Troubleshooting Rehydrations
3 minute read
Rehydration Recap
Rehydration is the process of pushing, or rehydrating, archived data to a streaming destination. You may want to do this to investigate an incident.
Troubleshooting Rehydration
Rehydration Failed
If a rehydration status is Failed
, the cause of failure can be found in the Rehydration Detail page in the Error section. Known issues include the following:
- Large archive files can cause rehydrate function to timeout while waiting for sufficient memory to become available. This results in the following error message:
err: failed to block until sufficient memory is available.
- Multiple agents archiving to the rehydration source in different formats can cause errors. This results in one of the following error messages:
failed to decompress
failed to decode
- A nil pointer exception can cause an error in rare cases. This can be found by investigating rehydration handler logs.
Rehydration is stuck in in-progress
If the rehydration status is In-Progress
and the completion percentage in the Rehydration Detail page has not progressed in a while, the rehydration is most likely stuck. It should be retried. If this happens for self-hosted rehydration used along with rehydration poller, the poller will re-invoke these rehydrations after a default 15-minute interval or as set by ED_REHYDRATION_REPROCESS_WAIT_INTERVAL
.
For self-hosted rehydrations, the logs of the rehydrate function can be inspected to find out what caused the rehydration to get stuck:
kubectl logs svc/rehydrate -n openfaas-fn for OpenFaaS
kubectl logs svc/rehydration-handler -n edgedelta-rehydration for non-OpenFaaS
Self-hosted Rehydration Doesn’t Start
If you are unable to create a rehydration in a self-hosted environment, check whether the rehydrate pod is up and running.
kubectl get pod -n openfaas-fn for OpenFaaS
kubectl get pod -n edgedelta-rehydration for non-OpenFaaS
If the pod with name prefix rehydrate-
(or rehydration-handler
for non-OpenFaaS) shows 0/x READY, it means the rehydrate pod was unable to initialize.
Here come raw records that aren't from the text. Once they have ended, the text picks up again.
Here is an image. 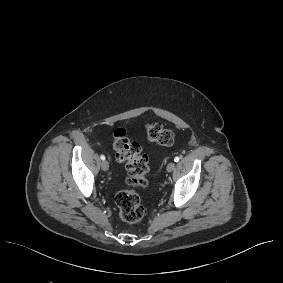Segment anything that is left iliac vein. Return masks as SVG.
I'll list each match as a JSON object with an SVG mask.
<instances>
[{"label":"left iliac vein","instance_id":"4c4485c4","mask_svg":"<svg viewBox=\"0 0 283 283\" xmlns=\"http://www.w3.org/2000/svg\"><path fill=\"white\" fill-rule=\"evenodd\" d=\"M175 168V163L174 162H170L168 165H167V171L168 172H172Z\"/></svg>","mask_w":283,"mask_h":283}]
</instances>
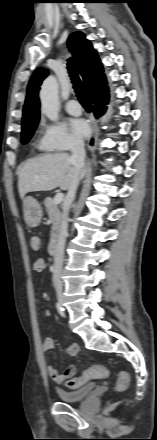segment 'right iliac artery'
Masks as SVG:
<instances>
[{"label":"right iliac artery","mask_w":157,"mask_h":440,"mask_svg":"<svg viewBox=\"0 0 157 440\" xmlns=\"http://www.w3.org/2000/svg\"><path fill=\"white\" fill-rule=\"evenodd\" d=\"M56 308L61 316H64V309L61 307L59 303H56Z\"/></svg>","instance_id":"right-iliac-artery-1"}]
</instances>
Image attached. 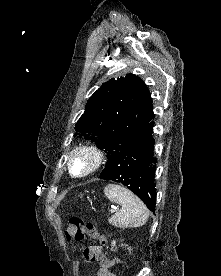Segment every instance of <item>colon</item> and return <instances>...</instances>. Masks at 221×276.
<instances>
[{"label": "colon", "mask_w": 221, "mask_h": 276, "mask_svg": "<svg viewBox=\"0 0 221 276\" xmlns=\"http://www.w3.org/2000/svg\"><path fill=\"white\" fill-rule=\"evenodd\" d=\"M65 236L68 241H82V240H97L101 245L106 243L104 236H102L95 225L91 222H86L78 217H72L69 219ZM116 263L118 259L114 257L112 260H109L107 267L110 269Z\"/></svg>", "instance_id": "5ec220e1"}]
</instances>
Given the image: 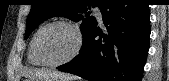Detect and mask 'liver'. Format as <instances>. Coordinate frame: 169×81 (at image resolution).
<instances>
[{
	"label": "liver",
	"instance_id": "liver-1",
	"mask_svg": "<svg viewBox=\"0 0 169 81\" xmlns=\"http://www.w3.org/2000/svg\"><path fill=\"white\" fill-rule=\"evenodd\" d=\"M24 75L29 77L31 81L38 80H72L73 78L67 74L58 72V71H50V70H38V69H30L23 72Z\"/></svg>",
	"mask_w": 169,
	"mask_h": 81
}]
</instances>
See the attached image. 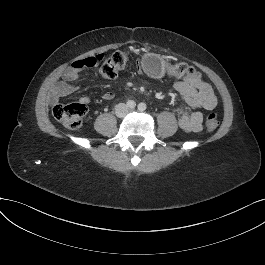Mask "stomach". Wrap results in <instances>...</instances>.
I'll list each match as a JSON object with an SVG mask.
<instances>
[{
    "label": "stomach",
    "mask_w": 265,
    "mask_h": 265,
    "mask_svg": "<svg viewBox=\"0 0 265 265\" xmlns=\"http://www.w3.org/2000/svg\"><path fill=\"white\" fill-rule=\"evenodd\" d=\"M142 67L153 78H162L165 74V61L158 54L149 53L144 55Z\"/></svg>",
    "instance_id": "1"
}]
</instances>
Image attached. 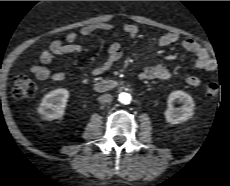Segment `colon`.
Wrapping results in <instances>:
<instances>
[{
  "label": "colon",
  "instance_id": "1",
  "mask_svg": "<svg viewBox=\"0 0 230 186\" xmlns=\"http://www.w3.org/2000/svg\"><path fill=\"white\" fill-rule=\"evenodd\" d=\"M36 85L32 79L25 74H19L13 82V95L17 99L32 97L36 93ZM219 85L216 82H210L206 85V94L210 97L217 95Z\"/></svg>",
  "mask_w": 230,
  "mask_h": 186
}]
</instances>
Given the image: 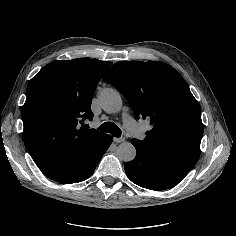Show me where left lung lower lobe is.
Wrapping results in <instances>:
<instances>
[{"label":"left lung lower lobe","instance_id":"1","mask_svg":"<svg viewBox=\"0 0 236 236\" xmlns=\"http://www.w3.org/2000/svg\"><path fill=\"white\" fill-rule=\"evenodd\" d=\"M136 148V157L124 164L129 179L140 187L164 190L177 185L188 171L172 160L140 146L131 140Z\"/></svg>","mask_w":236,"mask_h":236}]
</instances>
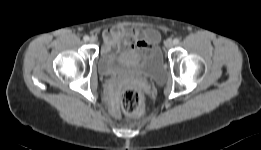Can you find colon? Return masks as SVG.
<instances>
[{
    "label": "colon",
    "instance_id": "5ec220e1",
    "mask_svg": "<svg viewBox=\"0 0 261 150\" xmlns=\"http://www.w3.org/2000/svg\"><path fill=\"white\" fill-rule=\"evenodd\" d=\"M120 104L126 115L140 117L146 111L142 92L137 87L125 88L120 97Z\"/></svg>",
    "mask_w": 261,
    "mask_h": 150
}]
</instances>
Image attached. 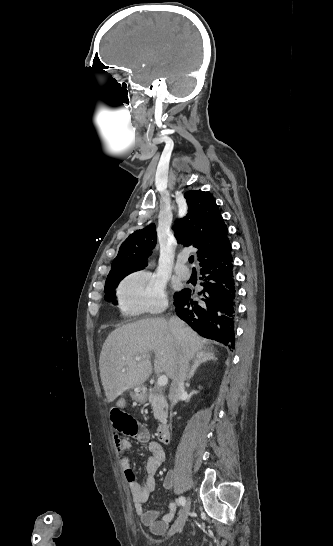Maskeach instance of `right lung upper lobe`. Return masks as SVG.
<instances>
[{
  "label": "right lung upper lobe",
  "mask_w": 333,
  "mask_h": 546,
  "mask_svg": "<svg viewBox=\"0 0 333 546\" xmlns=\"http://www.w3.org/2000/svg\"><path fill=\"white\" fill-rule=\"evenodd\" d=\"M185 199L188 213L173 227L175 236L179 243L198 248L200 264L208 263L229 245L228 229L212 195L191 190L185 193ZM156 241L154 224L132 233L120 246L110 272L143 269Z\"/></svg>",
  "instance_id": "1"
}]
</instances>
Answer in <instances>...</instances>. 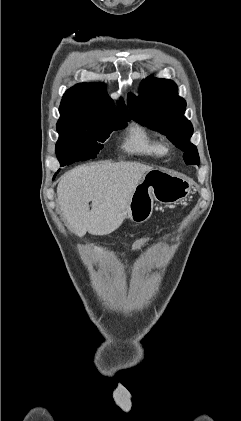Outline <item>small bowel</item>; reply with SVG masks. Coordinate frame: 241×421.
I'll use <instances>...</instances> for the list:
<instances>
[{"label": "small bowel", "instance_id": "small-bowel-1", "mask_svg": "<svg viewBox=\"0 0 241 421\" xmlns=\"http://www.w3.org/2000/svg\"><path fill=\"white\" fill-rule=\"evenodd\" d=\"M150 240V237H142L136 242V248L139 249L141 246Z\"/></svg>", "mask_w": 241, "mask_h": 421}]
</instances>
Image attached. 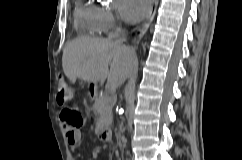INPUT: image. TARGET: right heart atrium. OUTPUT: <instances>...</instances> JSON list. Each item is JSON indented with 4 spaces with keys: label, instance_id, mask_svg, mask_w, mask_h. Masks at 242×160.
<instances>
[{
    "label": "right heart atrium",
    "instance_id": "d8ad5b80",
    "mask_svg": "<svg viewBox=\"0 0 242 160\" xmlns=\"http://www.w3.org/2000/svg\"><path fill=\"white\" fill-rule=\"evenodd\" d=\"M99 19L102 32L111 33L117 26L116 17L113 12L107 8H98Z\"/></svg>",
    "mask_w": 242,
    "mask_h": 160
}]
</instances>
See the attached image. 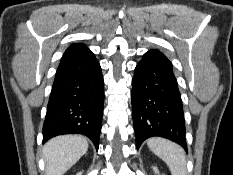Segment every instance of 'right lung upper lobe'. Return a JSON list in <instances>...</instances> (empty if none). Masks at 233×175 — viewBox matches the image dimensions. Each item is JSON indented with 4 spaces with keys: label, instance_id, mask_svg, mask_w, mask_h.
<instances>
[{
    "label": "right lung upper lobe",
    "instance_id": "obj_1",
    "mask_svg": "<svg viewBox=\"0 0 233 175\" xmlns=\"http://www.w3.org/2000/svg\"><path fill=\"white\" fill-rule=\"evenodd\" d=\"M89 51L90 50L84 44H81V43L72 44L65 51L64 55L62 56L61 62L73 59V58L78 57L80 55H83Z\"/></svg>",
    "mask_w": 233,
    "mask_h": 175
}]
</instances>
Use one of the following commands, depending on whether you are using OpenFaas, to show why the pod is unable to come up:
kubectl describe pod {pod_name} -n openfaas-fn
or
kubectl describe pod {pod_name} -n edgedelta-rehydration
Usually, this could be a result of insufficient resources in the nodes for the pod.
New Self-Hosted Rehydrations not Detected
If the poller or rehydration function in a self-hosted environment does not pick up new rehydrations there may be multiple pollers running in different clusters. The poller which polled the SaaS backend first after new rehydration was created would pick it up and invoke it on the connected rehydration function handler. This could lead to no processing logs in the poller/rehydrator being tailed but the rehydration status showing progress or an error state. The rehydration poller does not support multiple pollers and this could lead to the same rehydration being invoked concurrently across different rehydration handlers.